Scientists from the Department of Biotechnology and Biological Sciences, at the Faculty of Science of the Hashemite University in Jordan have succeeded in pretreating olive mill wastewater by means of enzymes found in a fungus, in such a way that it becomes a promising substrate for the production of bioethanol.

Highly polluting olive mill wastewater (OMW) generated by the olive oil extraction process is the main waste product of this large industry. Approximately 54 billion liters of OMW are produced annually worldwide with the majority of it being produced in the Mediterranean basin.
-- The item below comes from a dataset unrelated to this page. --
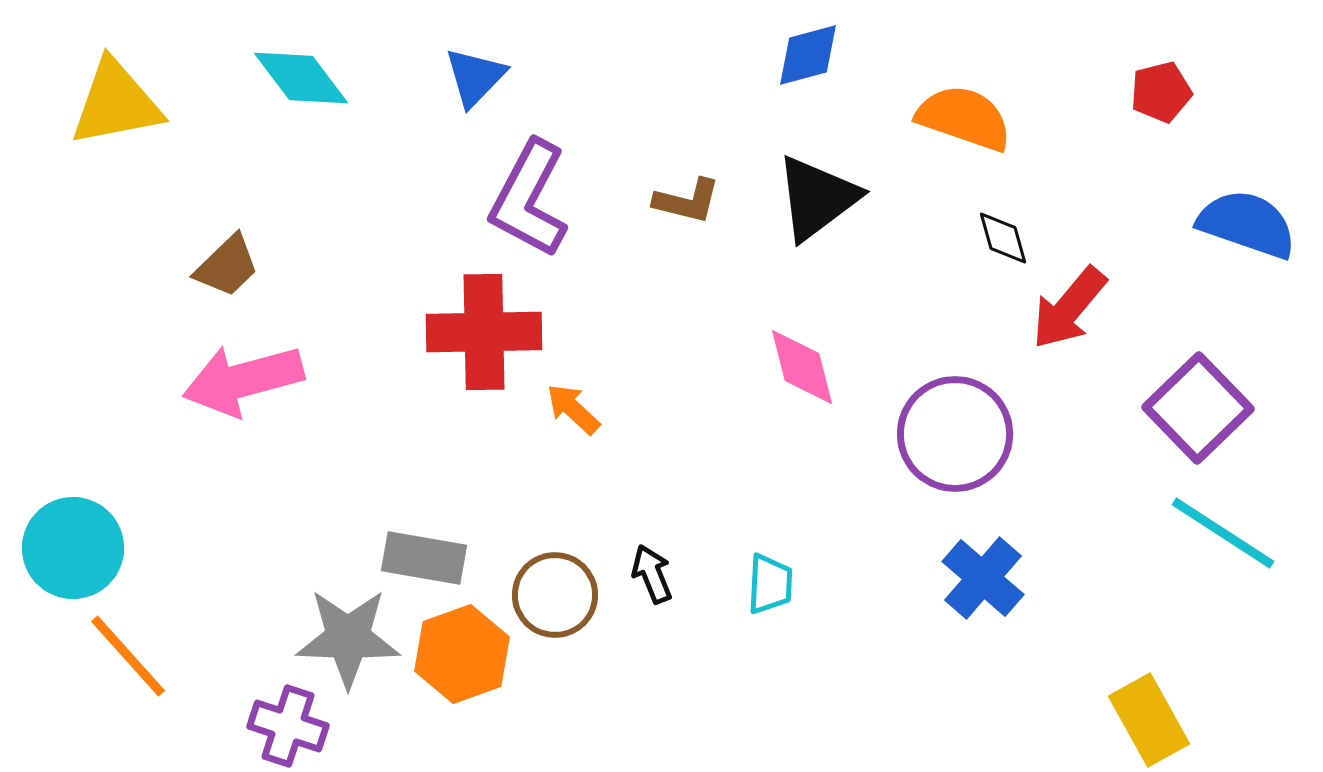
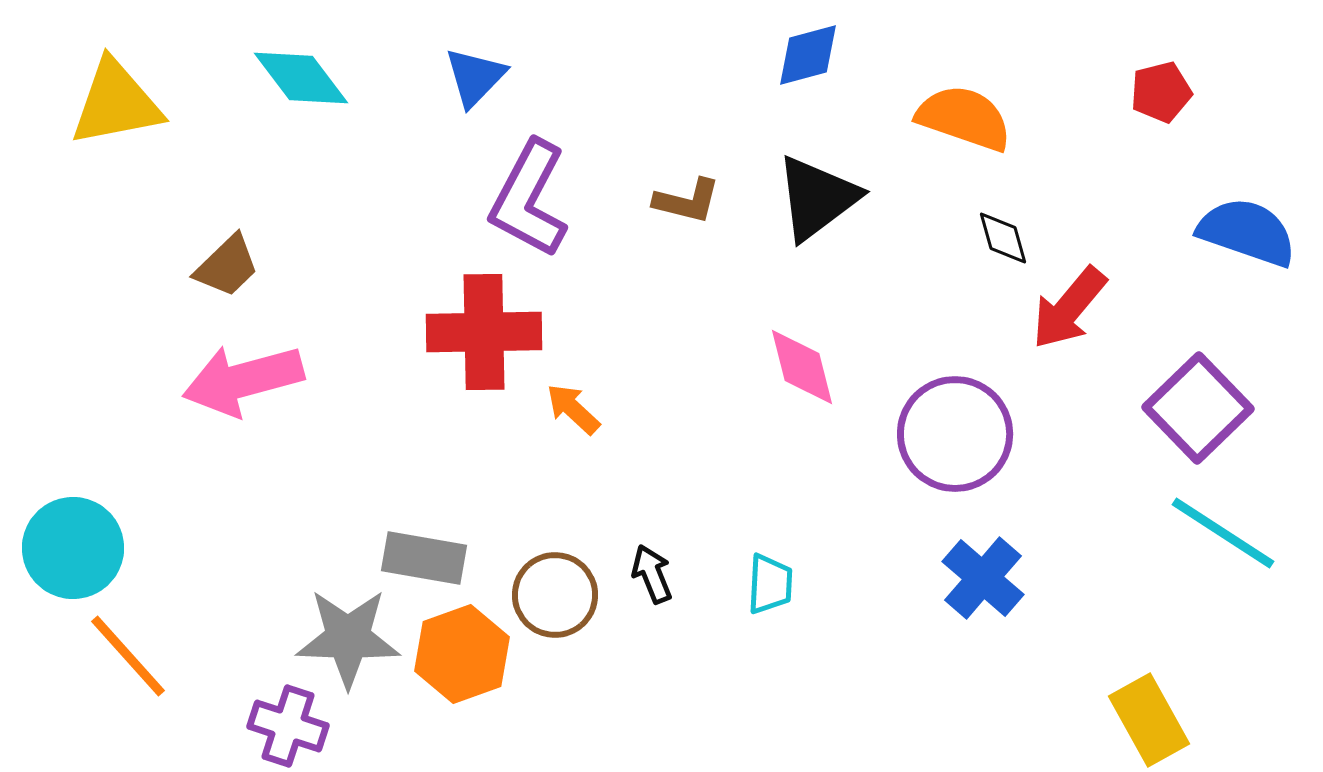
blue semicircle: moved 8 px down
The uncontrolled disposal of OMW is becoming a serious environmental problem, due to its high organic chemical oxygen demand (COD) concentration, and because of its high content of microbial growth-inhibiting compounds, such as phenolic compounds and tannins. The improper disposal of OMW to the environment or to domestic wastewater treatment plants is prohibited due to its toxicity to microorganisms, and also because of its potential threat to surface and groundwater. However, due to the current lack of appropriate alternative technologies to properly treat OMW, most of the wastewater in the Mediterranean area is discharged directly into sewer systems and water streams or concentrated in evaportation ponds where it degrades and releases greenhouse gas emissions.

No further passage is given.